How do you know the houses being built are for Londoners? Is there a condition in the contract, a covenant in the deeds, that requires a potential purchaser to show they are currently a Londoner, and have been a Londoner for x years?
I don’t think so.
As to the loss of arable land, you might ask some of our Kentish farmers (or is it farmers of Kent) what persuaded them to sell to the developers in the first place: none was CPO’d.
money Andrew money
The farmers in general do not own the land. Many are lease holders whose families for generations have farmed it. The proposed land at Birchington, from memory is owned by, yes you guessed it, a London company.
This is the product of disfunctional elected representatives of all parties and lazy council officers.
Thanet does not need 17,000+ new homes, 9,000 is more likely the requirement over the next 10-15 years and there is no need to build over almost 2.5 square miles of Best Most Versatile farmland before all vacant property and brownfield sites are used.
TDC has brought us here and now we are stuck with this mess unless government changes its policies and instructs the council to revise its plans.
Complain to your elected representatives and to Robert Jenrick the government minister in charge (enclose a substantial party donation to oil the wheels).

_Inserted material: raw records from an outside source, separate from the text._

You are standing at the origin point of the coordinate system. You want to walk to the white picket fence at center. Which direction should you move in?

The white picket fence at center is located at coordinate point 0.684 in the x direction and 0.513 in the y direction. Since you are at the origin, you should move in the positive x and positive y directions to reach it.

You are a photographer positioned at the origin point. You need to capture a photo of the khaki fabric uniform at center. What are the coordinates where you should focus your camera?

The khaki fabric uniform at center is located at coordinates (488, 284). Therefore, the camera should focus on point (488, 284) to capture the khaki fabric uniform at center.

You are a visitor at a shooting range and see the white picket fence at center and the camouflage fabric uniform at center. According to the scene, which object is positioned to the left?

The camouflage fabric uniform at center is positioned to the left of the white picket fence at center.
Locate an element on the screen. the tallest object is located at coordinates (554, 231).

As pointed out in another post, a good number of the homes that are proposed are being built by/on behalf of london boroughs looking to deal with their housing lists , usually in partnership with a social housing provider/ association.
Roger Gale and other MPs have indeed recently persuaded the government to reduce the number of housing units to be built on greenfield sites.

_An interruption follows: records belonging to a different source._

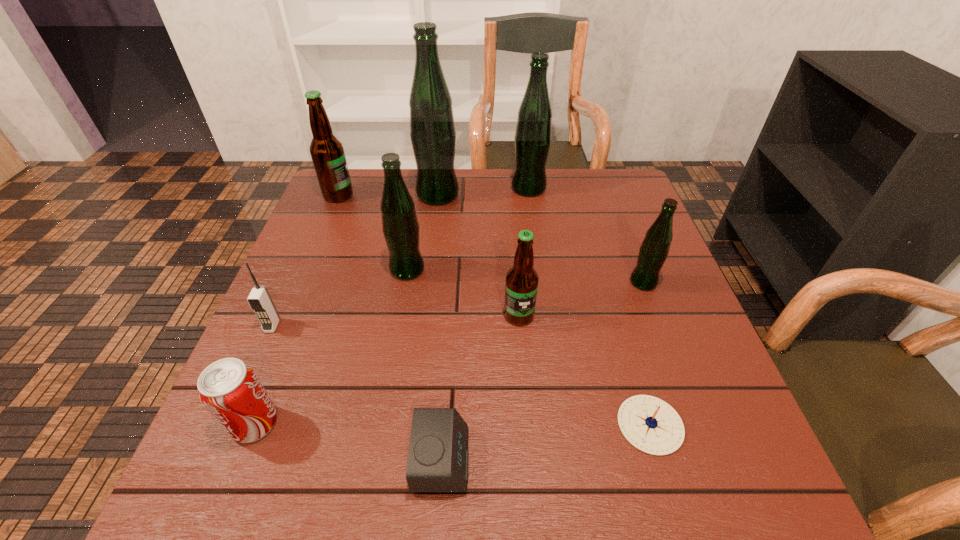 Locate an element on the screen. The width and height of the screenshot is (960, 540). free spot between the cellular telephone and the left brown beer bottle is located at coordinates (305, 260).

In order to click on vacant area that lies between the leftmost beer bottle and the cellular telephone in this screenshot , I will do `click(305, 260)`.

Point out which object is positioned as the eighth nearest to the nearest beer bottle. Please provide its 2D coordinates. Your answer should be formatted as a tuple, i.e. [(x, y)], where the tuple contains the x and y coordinates of a point satisfying the conditions above.

[(259, 299)]

Where is `the fifth closest object to the smaller brown beer bottle`? the fifth closest object to the smaller brown beer bottle is located at coordinates (432, 129).

Locate which beer bottle ranks second in proximity to the farther brown beer bottle. Please provide its 2D coordinates. Your answer should be formatted as a tuple, i.e. [(x, y)], where the tuple contains the x and y coordinates of a point satisfying the conditions above.

[(400, 226)]

Where is `the closest beer bottle to the cellular telephone`? the closest beer bottle to the cellular telephone is located at coordinates (400, 226).

I want to click on green beer bottle that is the second closest to the compass, so click(400, 226).

This screenshot has width=960, height=540. I want to click on green beer bottle that is the second nearest to the third biggest green beer bottle, so click(532, 140).

Identify the location of vacant space that satisfies the following two spatial constraints: 1. on the front side of the shortest object; 2. on the front-facing side of the black alarm clock. (660, 460).

Locate an element on the screen. free space in the image that satisfies the following two spatial constraints: 1. on the back side of the soda can; 2. on the label of the leftmost beer bottle is located at coordinates (344, 195). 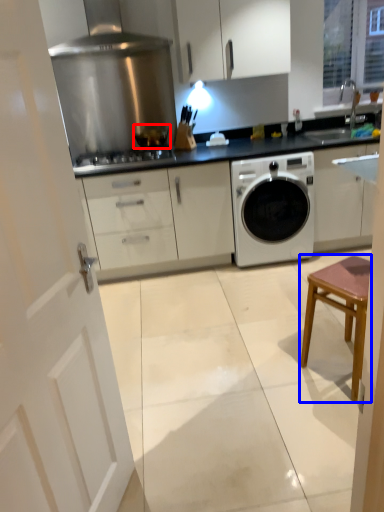 Question: Which object appears farthest to the camera in this image, kitchen appliance (highlighted by a red box) or stool (highlighted by a blue box)?

Choices:
 (A) kitchen appliance
 (B) stool

Answer: (A) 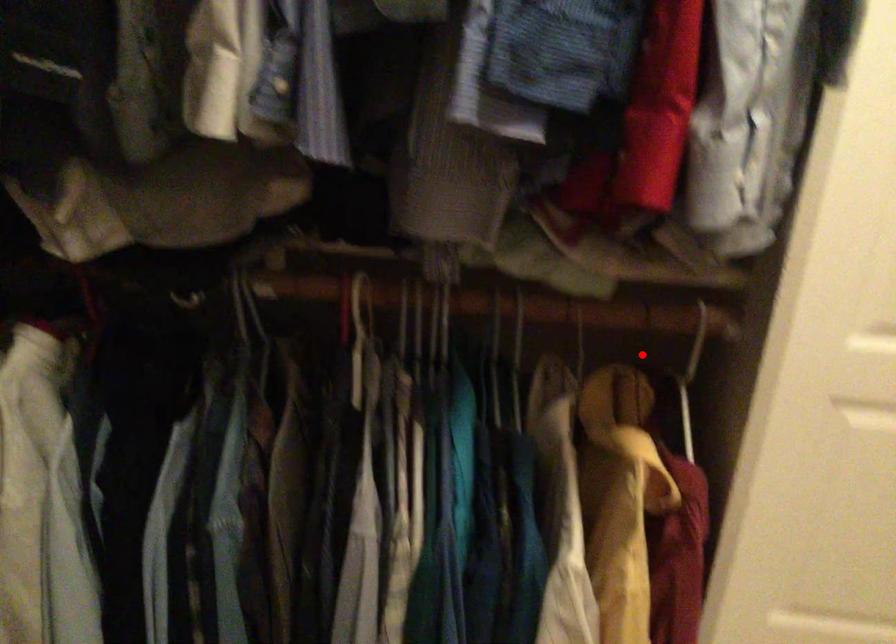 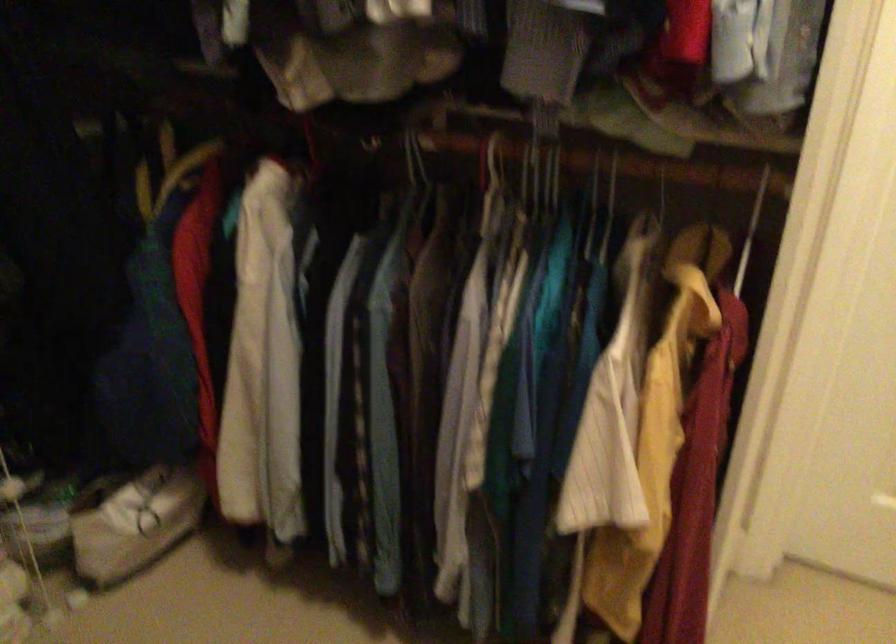 Question: I am providing you with two images of the same scene from different viewpoints. A red point is shown in image1. For the corresponding object point in image2, is it positioned nearer or farther from the camera?

Choices:
 (A) Nearer
 (B) Farther

Answer: (B)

Plenty of online resources, start with Kent.gov just do the work. To help you out kent had an overall increase of a little over 1% in 2019. Thanet had a net loss due to more deaths than births for 2019. Since the last census in 2011 the popluation of Thanet increased by 6000. So roughly 600 per anum moved here.

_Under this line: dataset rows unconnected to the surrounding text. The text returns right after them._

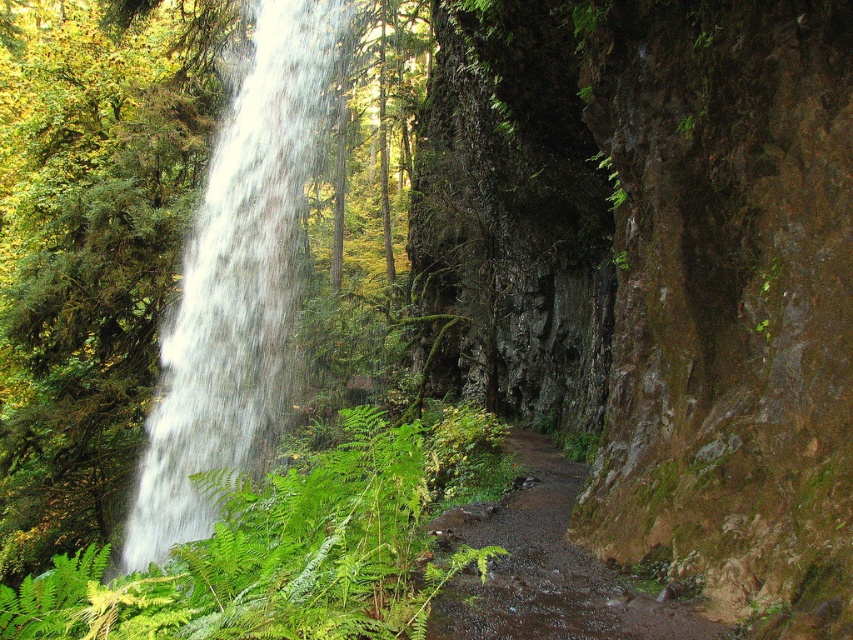 Question: Among these points, which one is farthest from the camera?

Choices:
 (A) (242, 109)
 (B) (476, 609)

Answer: (A)

Question: Can you confirm if white frothy water at left is thinner than damp dirt path at lower center?

Choices:
 (A) no
 (B) yes

Answer: (A)

Question: Is white frothy water at left closer to the viewer compared to damp dirt path at lower center?

Choices:
 (A) yes
 (B) no

Answer: (B)

Question: Can you confirm if white frothy water at left is wider than damp dirt path at lower center?

Choices:
 (A) no
 (B) yes

Answer: (B)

So, has the population of Thanet gone up or down since the last census?
It’s all academic, since the government decides how many houses we need.
If the population of Thanet increases by about 600 a year that would, I assume, include births here and people who move here.
I think we can all see that this is evidence that £ talks. Sod the wildlife, the environment, the farming, food productions etc lets just build on anything we like and sod the future. These houses look lovely in the plans, but have you driven around new sites in the Thanet area lately, they all look like toy town. The fact that it takes months for Thanet Council to cut the grass anyways mean that this will be ruined thanks to “our leaders”. Can we not design a graph to see how many people want to move to Birchington, we talk about a housing crisis but looking on right move I see it very differently. This “housing crisis” is gov code for give me some money and I will let you ruin a village. Shame on anyone who voted for this plan!